Line count for "single": give how many lines in the data below contain it, with no other words.

START RECORDED DATA

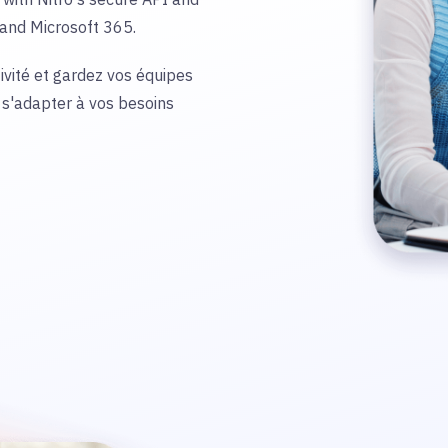
e and Microsoft 365.
vité et gardez vos équipes
 s'adapter à vos besoins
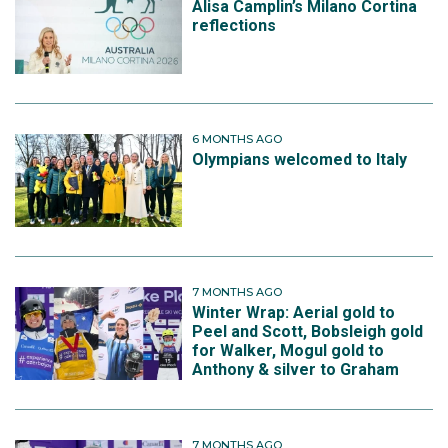
Alisa Camplin’s Milano Cortina
reflections
6 MONTHS AGO
Olympians welcomed to Italy
7 MONTHS AGO
Winter Wrap: Aerial gold to
Peel and Scott, Bobsleigh gold
for Walker, Mogul gold to
Anthony & silver to Graham
7 MONTHS AGO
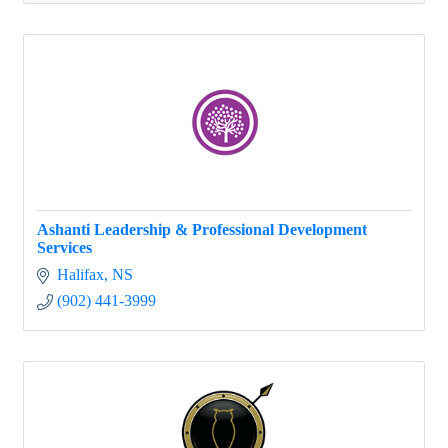
Ashanti Leadership & Professional Development
Services
Halifax
NS
(902) 441-3999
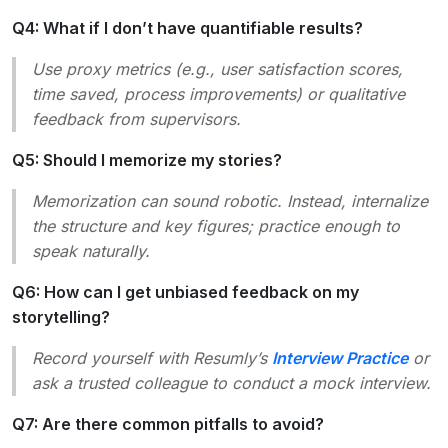
Q4: What if I don’t have quantifiable results?
Use proxy metrics (e.g., user satisfaction scores,
time saved, process improvements) or qualitative
feedback from supervisors.
Q5: Should I memorize my stories?
Memorization can sound robotic. Instead, internalize
the structure and key figures; practice enough to
speak naturally.
Q6: How can I get unbiased feedback on my
storytelling?
Record yourself with Resumly’s
Interview Practice
or
ask a trusted colleague to conduct a mock interview.
Q7: Are there common pitfalls to avoid?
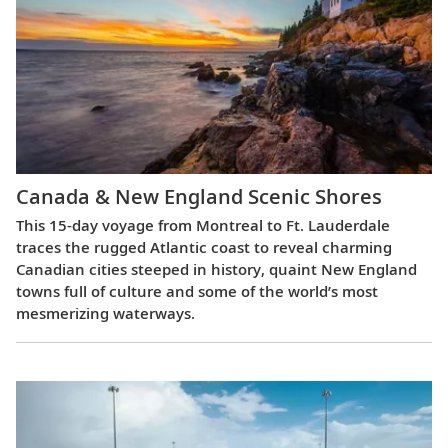
Canada & New England Scenic Shores
This 15-day voyage from Montreal to Ft. Lauderdale
traces the rugged Atlantic coast to reveal charming
Canadian cities steeped in history, quaint New England
towns full of culture and some of the world’s most
mesmerizing waterways.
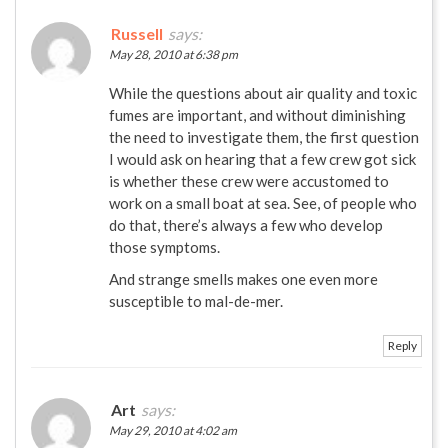
Russell
says:
May 28, 2010 at 6:38 pm
While the questions about air quality and toxic
fumes are important, and without diminishing
the need to investigate them, the first question
I would ask on hearing that a few crew got sick
is whether these crew were accustomed to
work on a small boat at sea. See, of people who
do that, there’s always a few who develop
those symptoms.
And strange smells makes one even more
susceptible to mal-de-mer.
Reply
Art
says:
May 29, 2010 at 4:02 am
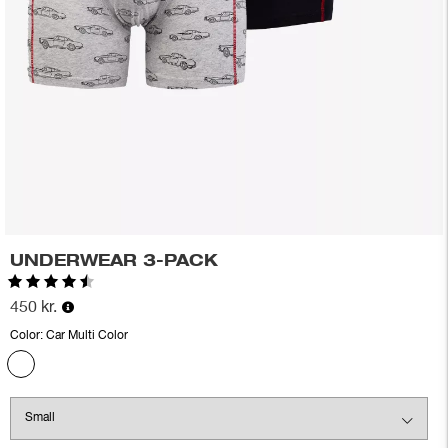
UNDERWEAR 3-PACK
Rating:
4.6 out of 5 stars
450 kr.
Color:
Car Multi Color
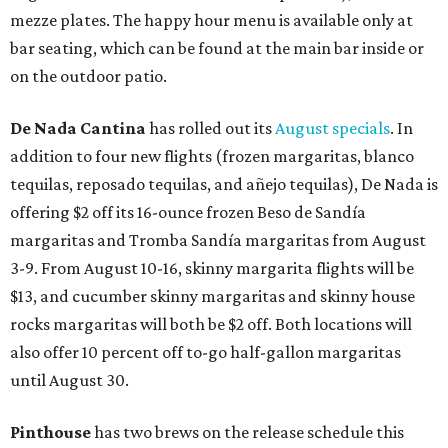
mezze plates. The happy hour menu is available only at
bar seating, which can be found at the main bar inside or
on the outdoor patio.
De Nada Cantina
has rolled out its
August specials
. In
addition to four new flights (frozen margaritas, blanco
tequilas, reposado tequilas, and añejo tequilas), De Nada is
offering $2 off its 16-ounce frozen Beso de Sandía
margaritas and Tromba Sandía margaritas from August
3-9. From August 10-16, skinny margarita flights will be
$13, and cucumber skinny margaritas and skinny house
rocks margaritas will both be $2 off. Both locations will
also offer 10 percent off to-go half-gallon margaritas
until August 30.
Pinthouse
has two brews on the release schedule this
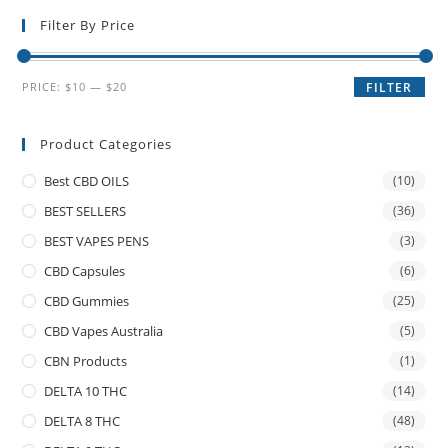
Filter By Price
PRICE:
$10
—
$20
FILTER
Product Categories
Best CBD OILS
(10)
BEST SELLERS
(36)
BEST VAPES PENS
(3)
CBD Capsules
(6)
CBD Gummies
(25)
CBD Vapes Australia
(5)
CBN Products
(1)
DELTA 10 THC
(14)
DELTA 8 THC
(48)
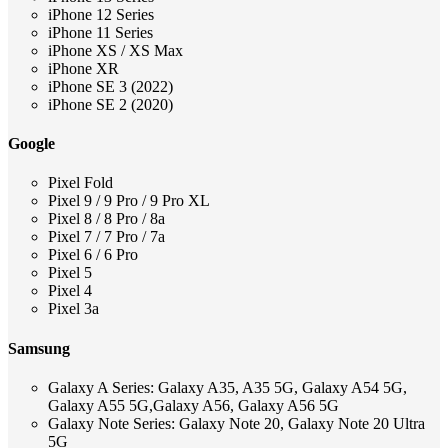
iPhone 12 Series
iPhone 11 Series
iPhone XS / XS Max
iPhone XR
iPhone SE 3 (2022)
iPhone SE 2 (2020)
Google
Pixel Fold
Pixel 9 / 9 Pro / 9 Pro XL
Pixel 8 / 8 Pro / 8a
Pixel 7 / 7 Pro / 7a
Pixel 6 / 6 Pro
Pixel 5
Pixel 4
Pixel 3a
Samsung
Galaxy A Series: Galaxy A35, A35 5G, Galaxy A54 5G,
Galaxy A55 5G,Galaxy A56, Galaxy A56 5G
Galaxy Note Series: Galaxy Note 20, Galaxy Note 20 Ultra
5G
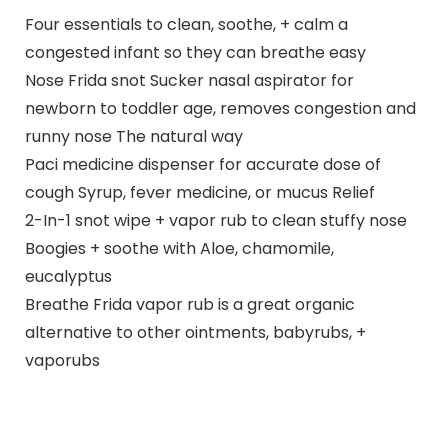
Four essentials to clean, soothe, + calm a
congested infant so they can breathe easy
Nose Frida snot Sucker nasal aspirator for
newborn to toddler age, removes congestion and
runny nose The natural way
Paci medicine dispenser for accurate dose of
cough Syrup, fever medicine, or mucus Relief
2-In-1 snot wipe + vapor rub to clean stuffy nose
Boogies + soothe with Aloe, chamomile,
eucalyptus
Breathe Frida vapor rub is a great organic
alternative to other ointments, babyrubs, +
vaporubs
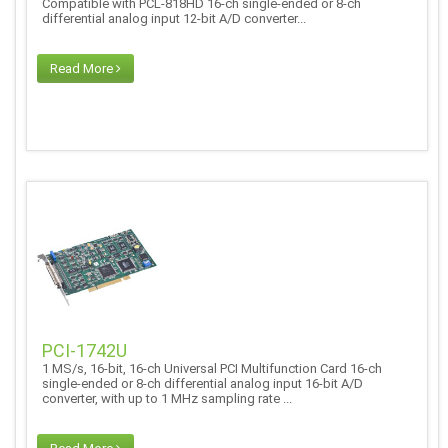
Compatible with PCL-818HD 16-ch single-ended or 8-ch
differential analog input 12-bit A/D converter...
Read More
PCI-1742U
1 MS/s, 16-bit, 16-ch Universal PCI Multifunction Card 16-ch
single-ended or 8-ch differential analog input 16-bit A/D
converter, with up to 1 MHz sampling rate ...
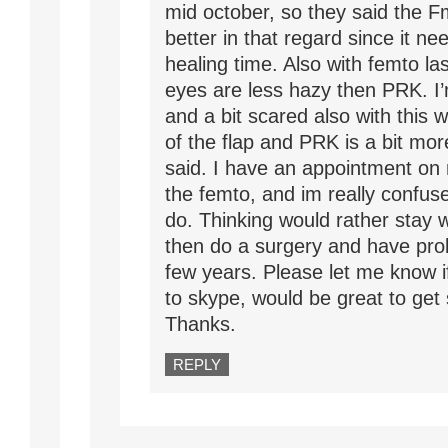
mid october, so they said the F
better in that regard since it ne
healing time. Also with femto las
eyes are less hazy then PRK. I
and a bit scared also with this w
of the flap and PRK is a bit more
said. I have an appointment on
the femto, and im really confus
do. Thinking would rather stay 
then do a surgery and have pro
few years. Please let me know if
to skype, would be great to get
Thanks.
REPLY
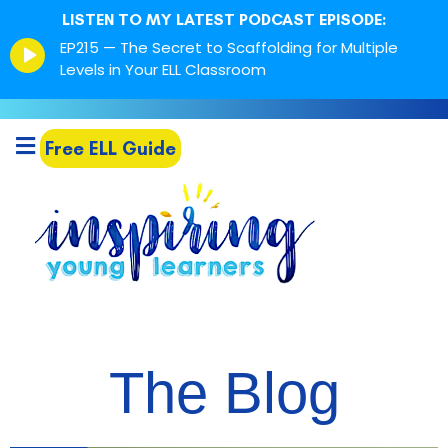
LISTEN TO MY LATEST PODCAST EPISODE:
Episode
EP215 — The Secret to Scaffolding for Multiple
play
Levels in Your ELL Classroom
icon
Free ELL Guide
The Blog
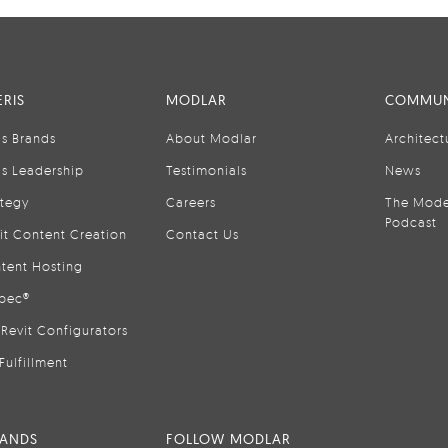
RIS
MODLAR
COMMUN
is Brands
About Modlar
Architect
is Leadership
Testimonials
News
ategy
Careers
The Mode
Podcast
it Content Creation
Contact Us
tent Hosting
pec®
Revit Configurators
Fulfillment
RANDS
FOLLOW MODLAR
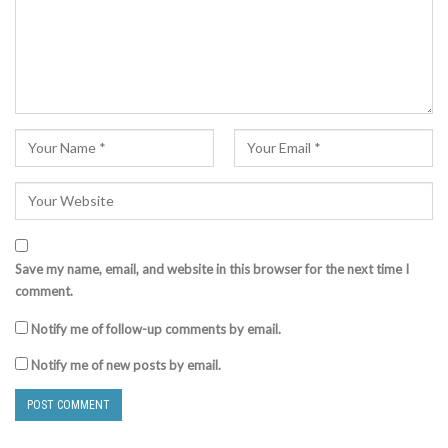
Save my name, email, and website in this browser for the next time I
comment.
Notify me of follow-up comments by email.
Notify me of new posts by email.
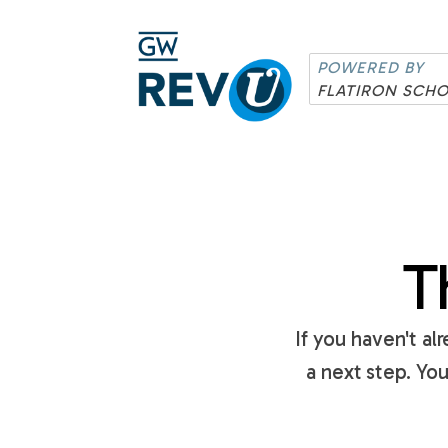
POWERED BY
FLATIRON SCH
T
If you haven't a
a next step. Yo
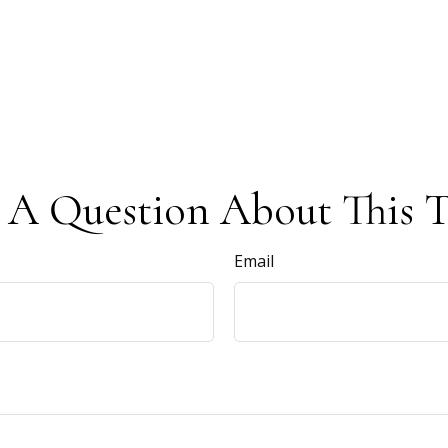
 A Question About This T
Email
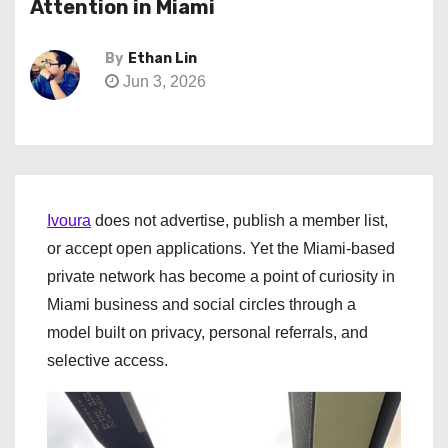
Attention in Miami
By
Ethan Lin
Jun 3, 2026
Ivoura
does not advertise, publish a member list,
or accept open applications. Yet the Miami-based
private network has become a point of curiosity in
Miami business and social circles through a
model built on privacy, personal referrals, and
selective access.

END RECORDED DATA

» **RESPONSE TO THE EXERCISE**: 2